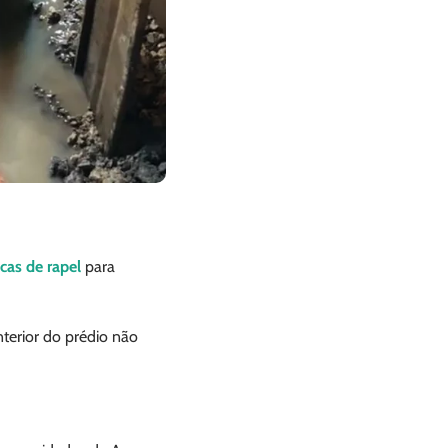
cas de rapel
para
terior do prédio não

---

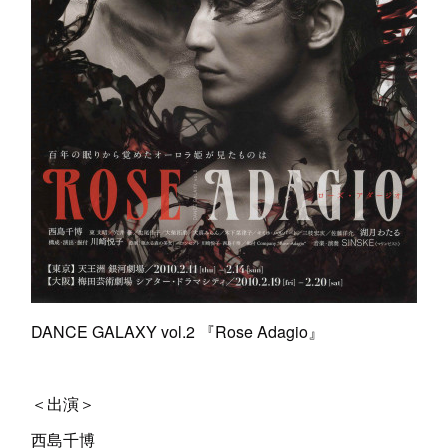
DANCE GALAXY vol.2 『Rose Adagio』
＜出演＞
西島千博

---

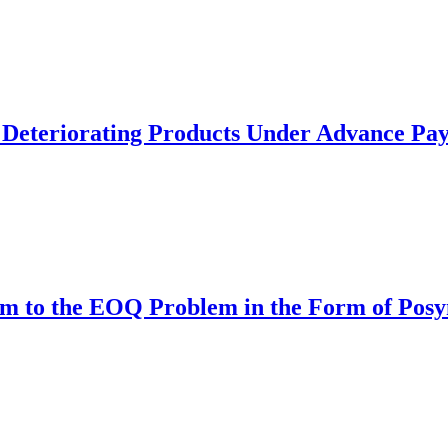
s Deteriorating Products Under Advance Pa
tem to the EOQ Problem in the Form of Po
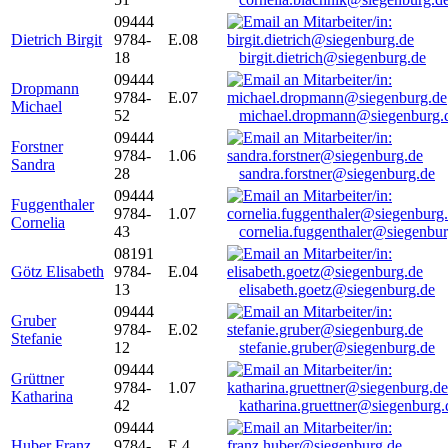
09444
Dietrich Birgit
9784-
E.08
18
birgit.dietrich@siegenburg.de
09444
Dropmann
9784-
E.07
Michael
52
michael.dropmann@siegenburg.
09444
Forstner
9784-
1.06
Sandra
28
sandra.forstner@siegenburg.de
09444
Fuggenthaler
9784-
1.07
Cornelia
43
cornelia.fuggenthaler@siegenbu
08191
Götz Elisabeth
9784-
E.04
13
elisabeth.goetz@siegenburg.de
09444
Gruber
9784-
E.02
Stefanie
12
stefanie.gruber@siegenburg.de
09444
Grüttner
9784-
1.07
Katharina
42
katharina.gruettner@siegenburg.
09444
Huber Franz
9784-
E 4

*What you have to do:*
Work out how many lines in this material include the word "siegenburg", and reply with that number alone.

*Answer section:*
6